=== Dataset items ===
··········
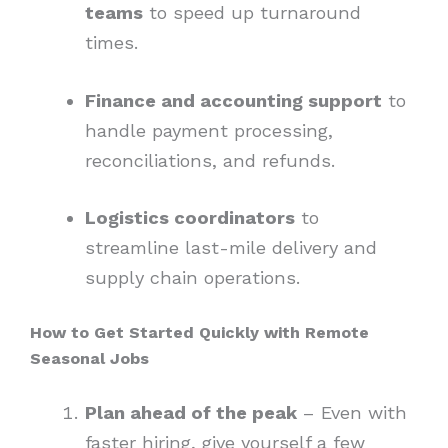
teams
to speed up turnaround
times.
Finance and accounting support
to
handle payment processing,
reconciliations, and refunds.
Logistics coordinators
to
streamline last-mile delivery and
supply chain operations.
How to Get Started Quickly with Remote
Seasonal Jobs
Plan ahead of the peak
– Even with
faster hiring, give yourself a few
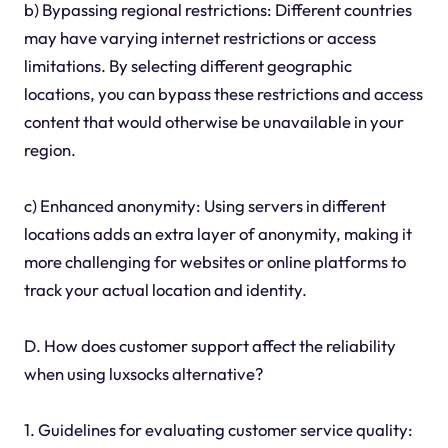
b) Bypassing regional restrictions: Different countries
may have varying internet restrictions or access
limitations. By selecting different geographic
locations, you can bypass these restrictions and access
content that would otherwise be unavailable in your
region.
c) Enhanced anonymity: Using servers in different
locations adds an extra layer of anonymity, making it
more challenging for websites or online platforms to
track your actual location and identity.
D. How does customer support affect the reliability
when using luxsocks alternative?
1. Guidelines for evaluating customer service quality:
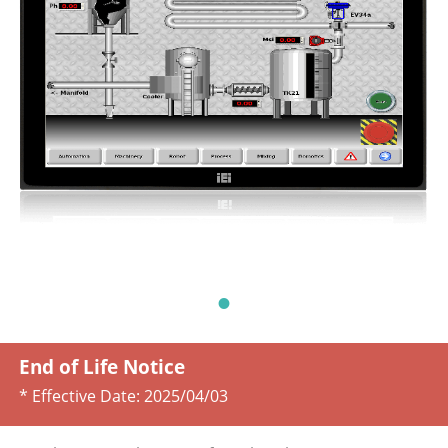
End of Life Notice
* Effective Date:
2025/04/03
··········
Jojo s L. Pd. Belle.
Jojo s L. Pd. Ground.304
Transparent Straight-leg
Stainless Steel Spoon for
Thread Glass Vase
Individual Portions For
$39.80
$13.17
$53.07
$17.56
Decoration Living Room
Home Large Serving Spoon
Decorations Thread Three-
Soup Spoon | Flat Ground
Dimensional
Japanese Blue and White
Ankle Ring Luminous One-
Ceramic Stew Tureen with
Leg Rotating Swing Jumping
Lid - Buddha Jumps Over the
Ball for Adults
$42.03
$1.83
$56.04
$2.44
··········
=== Assignment ===
The answer consists of the lines above that include the word "access", each copied exactly.

=== Expected answer ===
may have varying internet restrictions or access
locations, you can bypass these restrictions and access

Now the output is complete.